P.L. : Tout cela est mesquin. La liste de référence que nous avons transmise au pouvoir par mon truchement n’est autre que celle établie par la coalition elle même, sans aucune discrimination. Concernant les affectations arbitraires, nous nous sommes gardés de transmettre les noms de nos responsables affectés, sans une liste complète. Le pouvoir peut en témoigner. Au lieu de s’organiser pour l’instauration de la démocratie au Togo, l’on préfère dénigrer, espérant vainement handicaper l’UFC. Le parti pris ferme l’esprit à tout éclaircissement. Il est temps que nous nous occupons des anges, c’est-à-dire de nous mêmes, plutôt que des sexes des anges, comme dirait l’autre.

Le chgt : le 13 Janvier approche. Il parait que l’organisation des défilés va bon train. Qu’en dites-vous ?
P.L. : Le calendrier des fêtes nationales fera l’objet de discussion au cours du dialogue National.
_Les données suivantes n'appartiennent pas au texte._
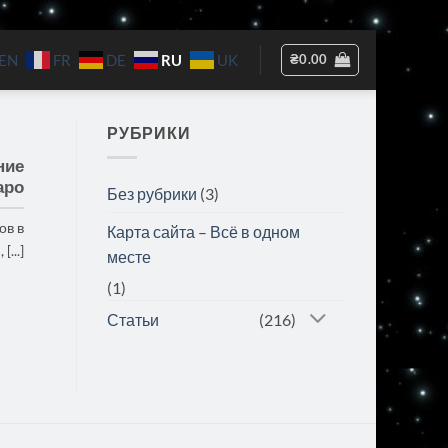
RU
₴
0.00
EN
FR
DE
UK
РУБРИКИ
ние
аро
Без рубрики
(3)
ов в
Карта сайта – Всё в одном
[...]
месте
(1)
Статьи
(216)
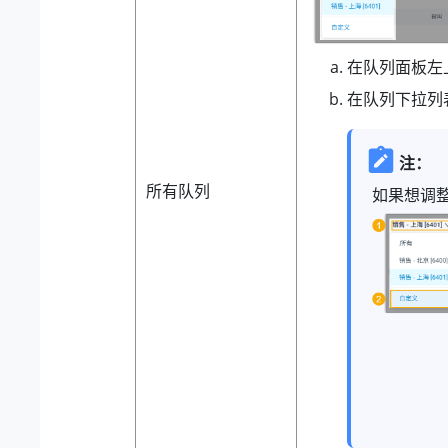
在队列面板左
在队列下拉列
注：
所有队列
如果想调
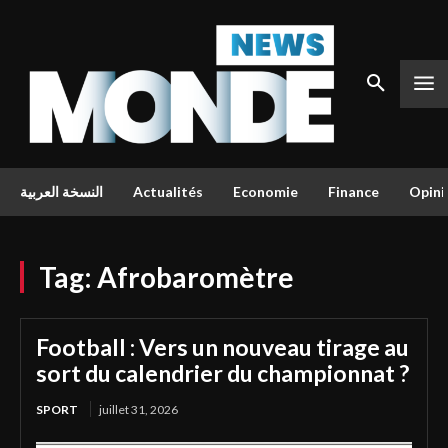
النسخة العربية
Actualités
Economie
Finance
Opini
Tag:
Afrobaromètre
Football : Vers un nouveau tirage au
sort du calendrier du championnat ?
SPORT
juillet 31, 2026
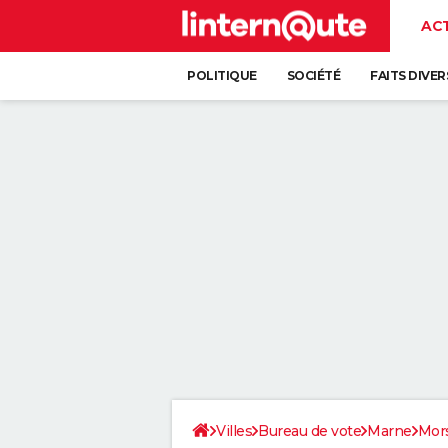
AC
POLITIQUE
SOCIÉTÉ
FAITS DIVER
Villes
Bureau de vote
Marne
Mor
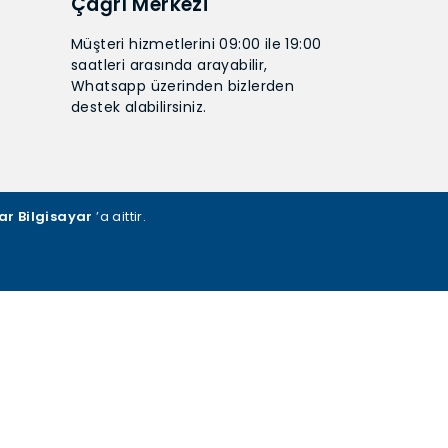
Çağrı Merkezi
Müşteri hizmetlerini 09:00 ile 19:00
saatleri arasında arayabilir,
Whatsapp üzerinden bizlerden
destek alabilirsiniz.
ar Bilgisayar
’a aittir.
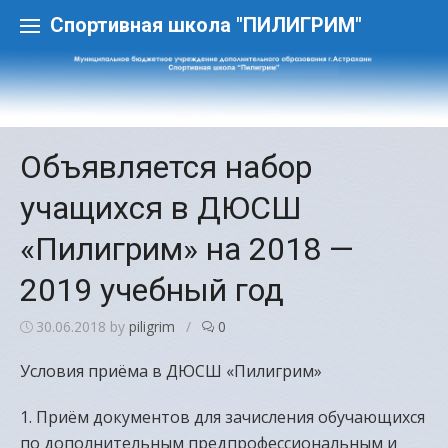
Skip
to
Спортивная школа "ПИЛИГРИМ"
content
Объявляется набор
учащихся в ДЮСШ
«Пилигрим» на 2018 —
2019 учебный год
30.06.2018
by
piligrim
/
0
Условия приёма в ДЮСШ «Пилигрим»
1. Приём документов для зачисления обучающихся
по дополнительным предпрофессиональным и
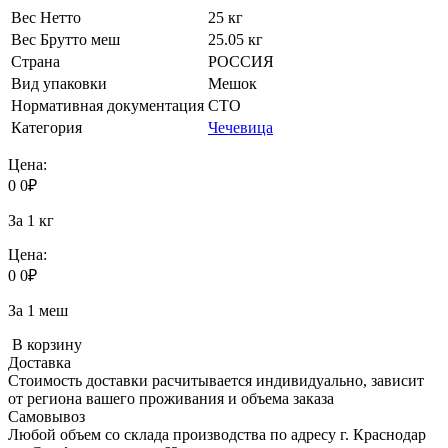
Вес Нетто
25 кг
Вес Брутто меш
25.05 кг
Страна
РОССИЯ
Вид упаковки
Мешок
Нормативная документация
СТО
Категория
Чечевица
Цена:
0
0
₽
За 1 кг
Цена:
0
0
₽
За 1 меш
В корзину
Доставка
Стоимость доставки расчитывается индивидуально, зависит
от региона вашего проживания и объема заказа
Самовывоз
Любой объем со склада производства по адресу г. Краснодар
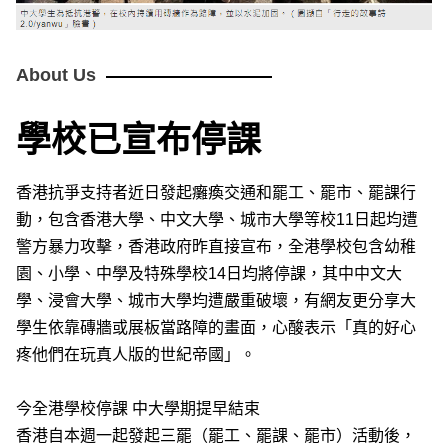
About Us
學校已宣布停課
香港抗爭支持者近日發起癱瘓交通和罷工、罷市、罷課行
動，包含香港大學、中文大學、城市大學等校11日起均遭
警方暴力攻擊，香港政府昨直接宣布，全港學校包含幼稚
園、小學、中學及特殊學校14日均將停課，其中中文大
學、浸會大學、城市大學均遭嚴重破壞，有網友更分享大
學生依靠磚牆或展板當路障的畫面，心酸表示「真的好心
疼他們在玩真人版的世紀帝國」。
今全港學校停課 中大學期提早結束
香港自本週一起發起三罷（罷工、罷課、罷市）活動後，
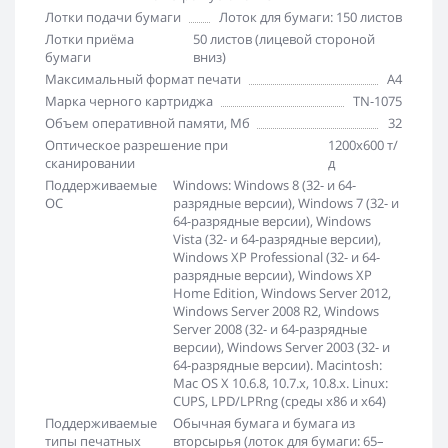
Лотки подачи бумаги
Лоток для бумаги: 150 листов
Лотки приёма
50 листов (лицевой стороной
бумаги
вниз)
Максимальный формат печати
A4
Марка черного картриджа
TN-1075
Объем оперативной памяти, Мб
32
Оптическое разрешение при
1200x600 т/
сканировании
д
Поддерживаемые
Windows: Windows 8 (32- и 64-
ОС
разрядные версии), Windows 7 (32- и
64-разрядные версии), Windows
Vista (32- и 64-разрядные версии),
Windows XP Professional (32- и 64-
разрядные версии), Windows XP
Home Edition, Windows Server 2012,
Windows Server 2008 R2, Windows
Server 2008 (32- и 64-разрядные
версии), Windows Server 2003 (32- и
64-разрядные версии). Macintosh:
Mac OS X 10.6.8, 10.7.x, 10.8.x. Linux:
CUPS, LPD/LPRng (среды x86 и x64)
Поддерживаемые
Обычная бумага и бумага из
типы печатных
вторсырья (лоток для бумаги: 65–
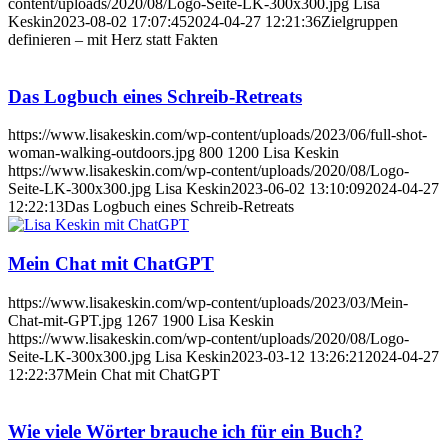
content/uploads/2020/08/Logo-Seite-LK-300x300.jpg
Lisa
Keskin
2023-08-02 17:07:45
2024-04-27 12:21:36
Zielgruppen
definieren – mit Herz statt Fakten
Das Logbuch eines Schreib-Retreats
https://www.lisakeskin.com/wp-content/uploads/2023/06/full-shot-
woman-walking-outdoors.jpg
800
1200
Lisa Keskin
https://www.lisakeskin.com/wp-content/uploads/2020/08/Logo-
Seite-LK-300x300.jpg
Lisa Keskin
2023-06-02 13:10:09
2024-04-27
12:22:13
Das Logbuch eines Schreib-Retreats
Mein Chat mit ChatGPT
https://www.lisakeskin.com/wp-content/uploads/2023/03/Mein-
Chat-mit-GPT.jpg
1267
1900
Lisa Keskin
https://www.lisakeskin.com/wp-content/uploads/2020/08/Logo-
Seite-LK-300x300.jpg
Lisa Keskin
2023-03-12 13:26:21
2024-04-27
12:22:37
Mein Chat mit ChatGPT
Wie viele Wörter brauche ich für ein Buch?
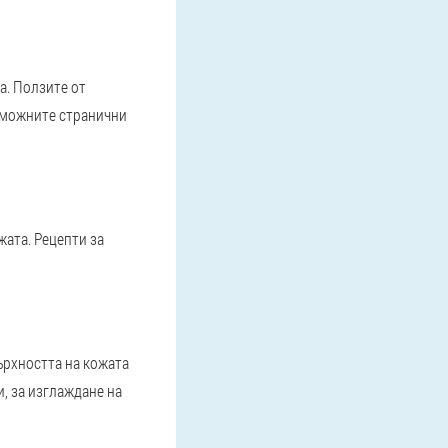
а. Ползите от
зможните странични
жата. Рецепти за
ърхността на кожата
, за изглаждане на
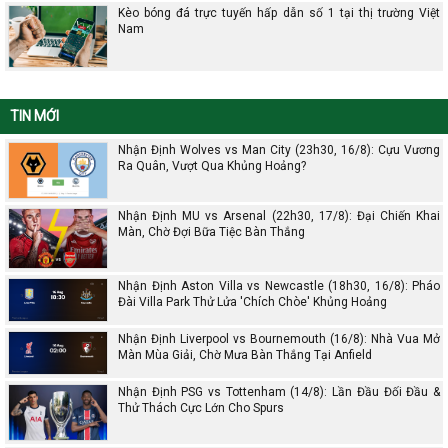
Kèo bóng đá trực tuyến hấp dẫn số 1 tại thị trường Việt
Nam
TIN MỚI
Nhận Định Wolves vs Man City (23h30, 16/8): Cựu Vương
Ra Quân, Vượt Qua Khủng Hoảng?
Nhận Định MU vs Arsenal (22h30, 17/8): Đại Chiến Khai
Màn, Chờ Đợi Bữa Tiệc Bàn Thắng
Nhận Định Aston Villa vs Newcastle (18h30, 16/8): Pháo
Đài Villa Park Thử Lửa 'Chích Chòe' Khủng Hoảng
Nhận Định Liverpool vs Bournemouth (16/8): Nhà Vua Mở
Màn Mùa Giải, Chờ Mưa Bàn Thắng Tại Anfield
Nhận Định PSG vs Tottenham (14/8): Lần Đầu Đối Đầu &
Thử Thách Cực Lớn Cho Spurs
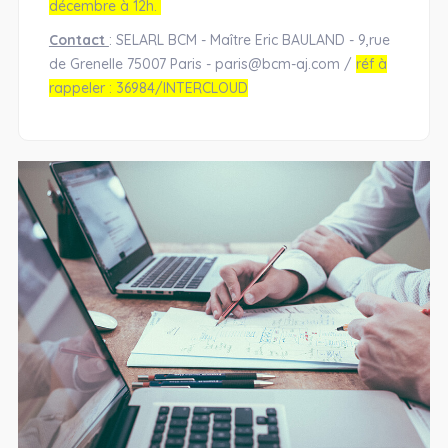
décembre à 12h.
Contact
: SELARL BCM - Maître Eric BAULAND - 9,rue
de Grenelle 75007 Paris - paris@bcm-aj.com /
réf à
rappeler : 36984/INTERCLOUD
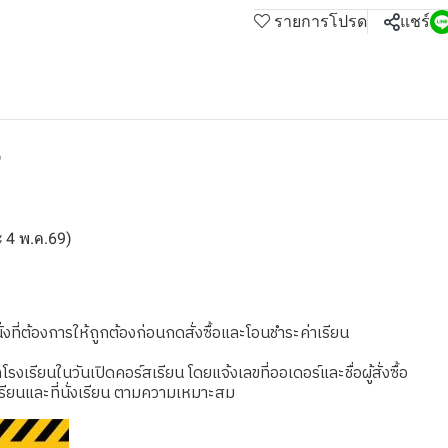
รายการโปรด
แชร์
9
ละ 4 พ.ค.69)
งที่ต้องการให้ถูกต้องก่อนกดสั่งซื้อและโอนชำระค่าเรียน
เรียนในวันเปิดคอร์สเรียน โดยแจ้งเลขที่ออเดอร์และชื่อผู้สั่งซื้อ
รียนและที่นั่งเรียน ตามความเหมาะสม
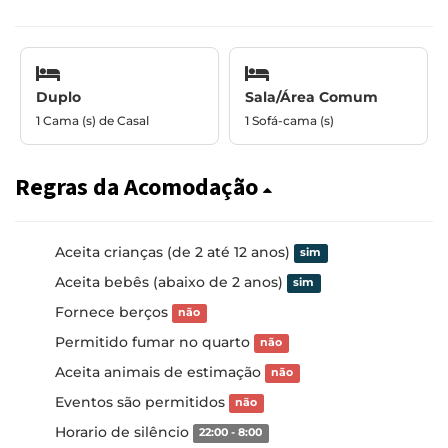
Duplo
Sala/Área Comum
1 Cama (s) de Casal
1 Sofá-cama (s)
Regras da Acomodação
Aceita crianças (de 2 até 12 anos)
sim
Aceita bebês (abaixo de 2 anos)
sim
Fornece berços
não
Permitido fumar no quarto
não
Aceita animais de estimação
não
Eventos são permitidos
não
Horario de silêncio
22:00 - 8:00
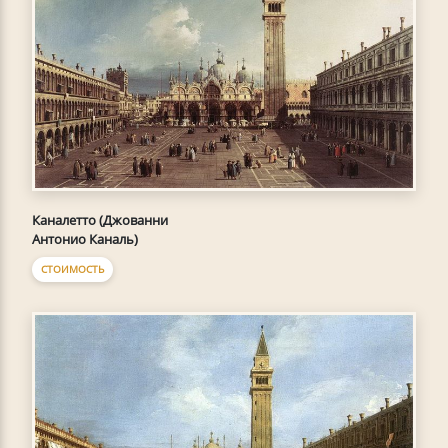
Каналетто (Джованни
Антонио Каналь)
СТОИМОСТЬ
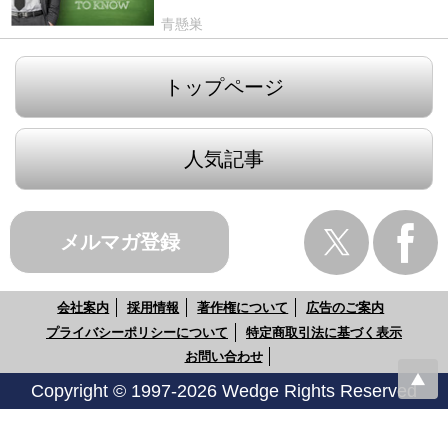
青懸巣
トップページ
人気記事
メルマガ登録
会社案内
採用情報
著作権について
広告のご案内
プライバシーポリシーについて
特定商取引法に基づく表示
お問い合わせ
Copyright © 1997-2026 Wedge Rights Reserved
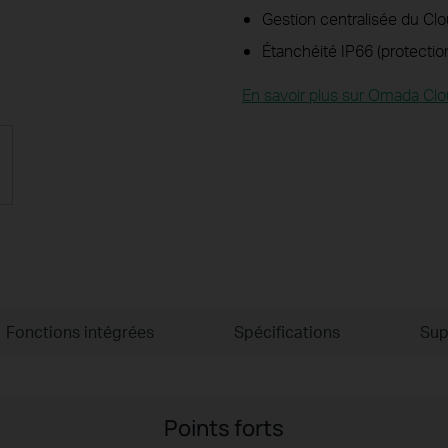
Gestion centralisée du Cl
Étanchéité IP66 (protectio
En savoir plus sur Omada Cl
Fonctions intégrées
Spécifications
Sup
Points forts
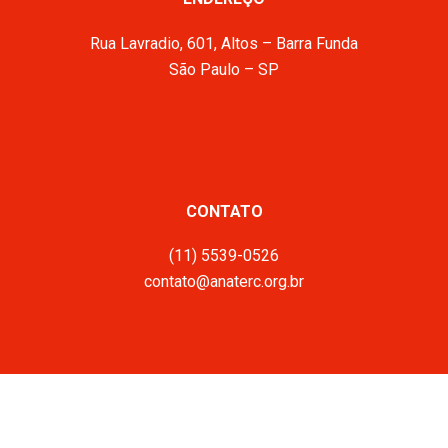
Rua Lavradio, 601, Altos – Barra Funda
São Paulo – SP
CONTATO
(11) 5539-0526
contato@anaterc.org.br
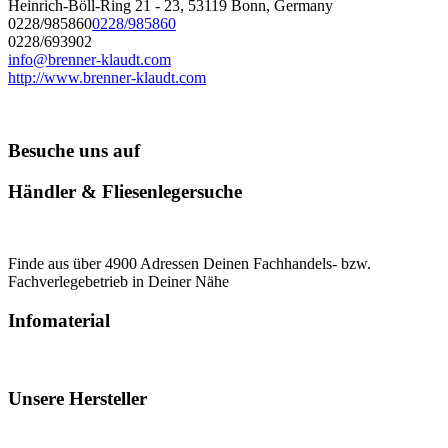
Heinrich-Böll-Ring 21 - 23, 53119 Bonn, Germany
0228/985860
0228/985860
0228/693902
info@brenner-klaudt.com
http://www.brenner-klaudt.com
Besuche uns auf
Händler & Fliesenlegersuche
Finde aus über 4900 Adressen Deinen Fachhandels- bzw.
Fachverlegebetrieb in Deiner Nähe
Infomaterial
Unsere Hersteller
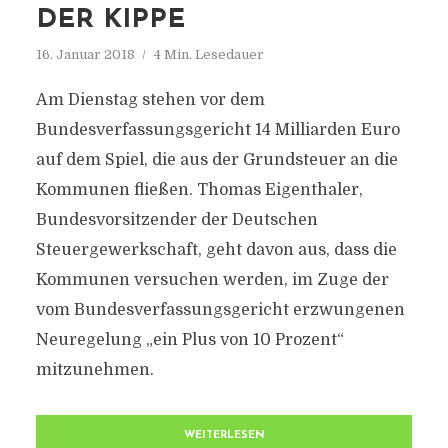
DER KIPPE
16. Januar 2018
4 Min. Lesedauer
Am Dienstag stehen vor dem
Bundesverfassungsgericht 14 Milliarden Euro
auf dem Spiel, die aus der Grundsteuer an die
Kommunen fließen. Thomas Eigenthaler,
Bundesvorsitzender der Deutschen
Steuergewerkschaft, geht davon aus, dass die
Kommunen versuchen werden, im Zuge der
vom Bundesverfassungsgericht erzwungenen
Neuregelung „ein Plus von 10 Prozent“
mitzunehmen.
WEITERLESEN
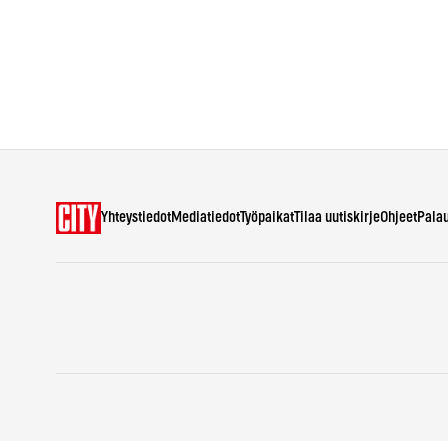
Yhteystiedot
Mediatiedot
Työpaikat
Tilaa uutiskirje
Ohjeet
Pala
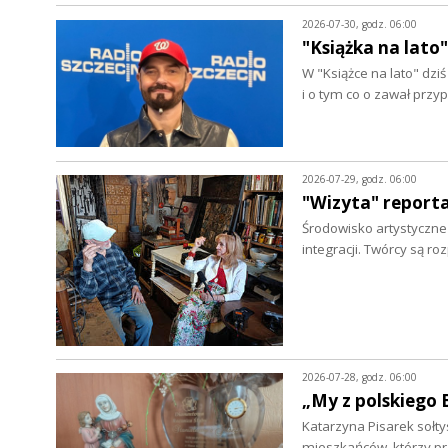
2026-07-30, godz. 06:00
"Książka na lato"
W "Książce na lato" dz
i o tym co o zawał prz
2026-07-29, godz. 06:00
"Wizyta" report
Środowisko artystyczne w
integracji. Twórcy są r
2026-07-28, godz. 06:00
„My z polskiego 
Katarzyna Pisarek sołty
mieszkańców, którzy p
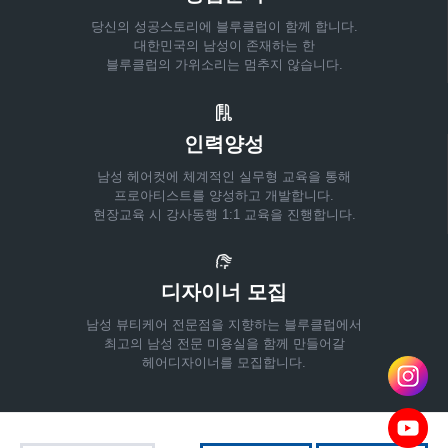
당신의 성공스토리에 블루클럽이 함께 합니다.
대한민국의 남성이 존재하는 한
블루클럽의 가위소리는 멈추지 않습니다.
인력양성
남성 헤어컷에 체계적인 실무형 교육을 통해
프로아티스트를 양성하고 개발합니다.
현장교육 시 강사동행 1:1 교육을 진행합니다.
디자이너 모집
남성 뷰티케어 전문점을 지향하는 블루클럽에서
최고의 남성 전문 미용실을 함께 만들어갈
헤어디자이너를 모집합니다.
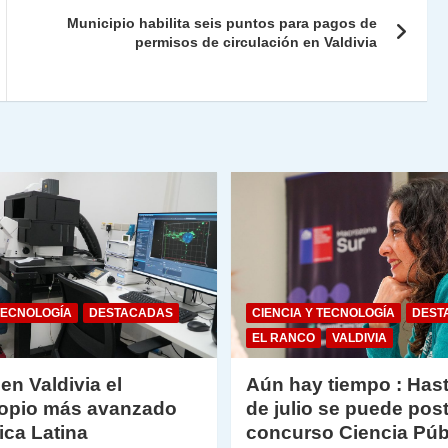
ie
ar
Municipio habilita seis puntos para pagos de
n
tir
permisos de circulación en Valdivia
dl
y
TECNOLOGÍA
DESTACADAS
CIENCIA Y TECNOLOGÍA
DEST
EL RANCO
VALDIVIA
 en Valdivia el
Aún hay tiempo : Hast
opio más avanzado
de julio se puede post
ica Latina
concurso Ciencia Púb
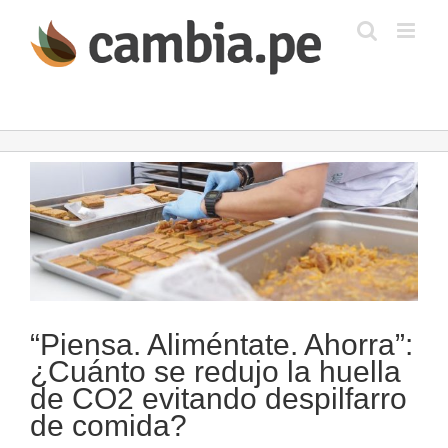
Saltar
al
contenido
Ver
imagen
más
grande
“Piensa. Aliméntate. Ahorra”:
¿Cuánto se redujo la huella
de CO2 evitando despilfarro
de comida?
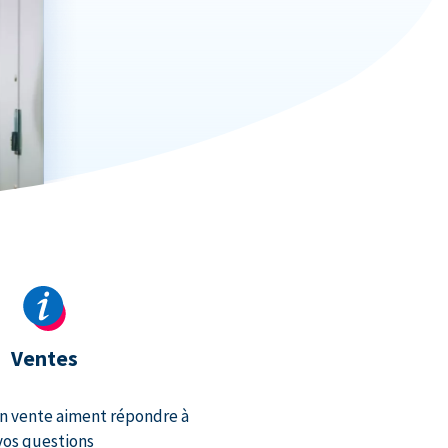
Ventes
n vente aiment répondre à
vos questions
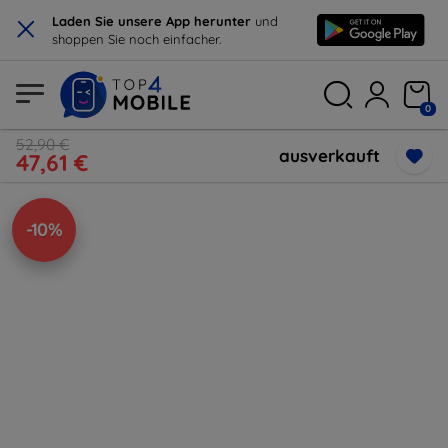
×
Laden Sie unsere App herunter
und
shoppen Sie noch einfacher.
0
52,90 €
ausverkauft
47,61 €
-10%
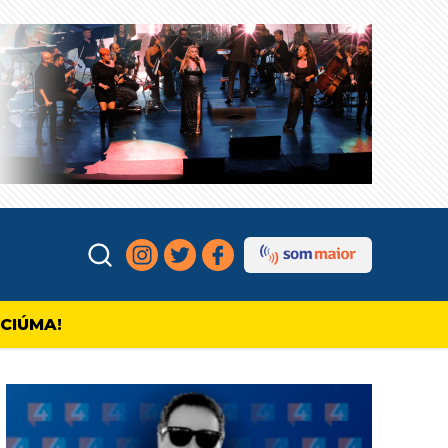
ICIÚMA!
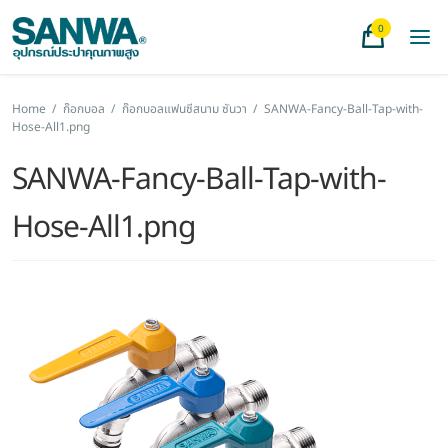
0
Home
/
ก๊อกบอล
/
ก๊อกบอลแฟนซีสนาม ซันวา
/
SANWA-Fancy-Ball-Tap-with-
Hose-All1.png
SANWA-Fancy-Ball-Tap-with-
Hose-All1.png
C’est une fête qui divise les togolais. Aucun togolais ne peut oublier que c’est un 13 Janvier 63 que le 1er Président démocratiquement élu du Togo, Feu Sylvanus Olympio a été lâchement assassiné. Pour ce jour, si on veut aller vers la réconciliation, on doit tenir compte de la recommandation de la Conférence Nationale Souveraine pour en faire une journée de recueillement et de Réconciliation Nationale, si ce n’est une journée de deuil National. Dans tous les cas, nous à l’UFC de même que tous les enfants de l’ « Ablode », nous porterons à jamais ce deuil. Et il faut que la mémoire nous serve pour éviter au Togo à l’avenir, un tel drame.

Le chgt :   le mot de la fin!
P.L. :
   Que le Tout Puissant bénisse le Togo et ses enfants ! Qu’il fasse renaître en nous, l’amour de la patrie et la volonté de vaincre le mal, la discrimination et l’injustice au cours de nos assises. Pour qu’enfin, triomphe le désir de rebâtir notre patrie le Togo, or de l’humanité.